IRS Chief Counsel (CCA 201436049) has concluded that so-called limited partners of an investment management firm were not limited partners of the firm (a limited liability company (LLC) treated as a partnership) and were being paid compensation for services. Therefore, the amounts they received from the firm were subject to self-employment taxes under Code Sec. 1402(a)(13).
Code Sec. 1402(a)(13) excludes from self-employment income a limited partner’s distributive share of partnership income. Although the IRS issued proposed regs in 1997 that defined a limited partner, it never issued final regs. The 2014–2015 IRS Priority Guidance Plan includes a project to address the application of Code Sec. 1402(a)(13) to limited liability companies.
Background
The management firm serves as the investment manager for a family of investment funds set up as limited partnerships. Most investors are passive limited partners under state law. Limited partners do not take part in the conduct of the fund they invest in. The management firm is a general partner of each fund and has full authority to manage each fund, including its investment activities.

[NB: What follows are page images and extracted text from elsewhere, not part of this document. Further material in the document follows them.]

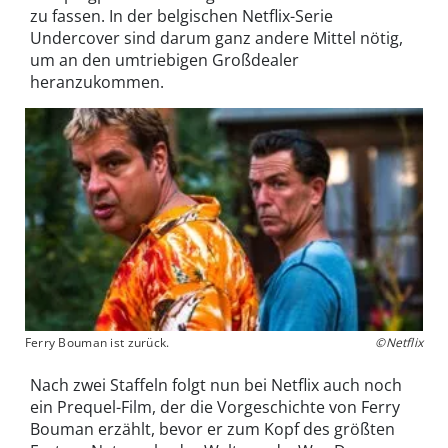
zu fassen. In der belgischen Netflix-Serie
Undercover sind darum ganz andere Mittel nötig,
um an den umtriebigen Großdealer
heranzukommen.
Ferry Bouman ist zurück.
©Netflix
Nach zwei Staffeln folgt nun bei Netflix auch noch
ein Prequel-Film, der die Vorgeschichte von Ferry
Bouman erzählt, bevor er zum Kopf des größten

Partners and employees of the firm provide management services to the funds. The firm receive fees for its services, based upon the fund’s assets. For the years under audit, the firm’s gross receipts and business income were derived entirely from management fees received for providing services to the funds. The firm did not receive any distributive shares from the funds.
Each partner of the firm worked for it full time, providing a range of investment-related services. Each partner receives a distributive share of the firm’s income, including the ordinary income attributable to management fees. The share is based on the units (interests) in the firm held by the partner.
Each partner receives a Form W-2 from the firm, which claimed that the wages paid were reasonable compensation. The firm treated all of its partners as limited partners with respect to their distributive shares.
Law
Code Secs. 1401 and 1402 impose Social Security taxes on an individual’s net earnings from self-employment, defined as the gross income derived by the individual from any trade or business he or she carries on. Code Sec. 1402(a)(13) excludes from self-employment taxes the distributive share of income of a limited partner from the trade or business of a limited partnership, other than certain guaranteed payments that are compensation for services. In the legislative history for Code Sec. 1402(a)(13), Congress stated that the provision excludes from Social Security coverage certain earnings that are basically of an investment nature.
Chief Counsel Analysis
In Renkemeyer, Campbell, and Weaver LLP, the Tax Court determined that practicing lawyers in a law firm organized as a limited liability partnership were not limited partners and were subject to self-employment taxes. The court indicated that a limited partner’s interest is akin to that of a passive investor. Congress, in Code Sec. 1402(a)(13), did not intend to exclude partners from self-employment tax if they performed services for a partnership in their capacity as partners (acting in the manner of self-employed persons).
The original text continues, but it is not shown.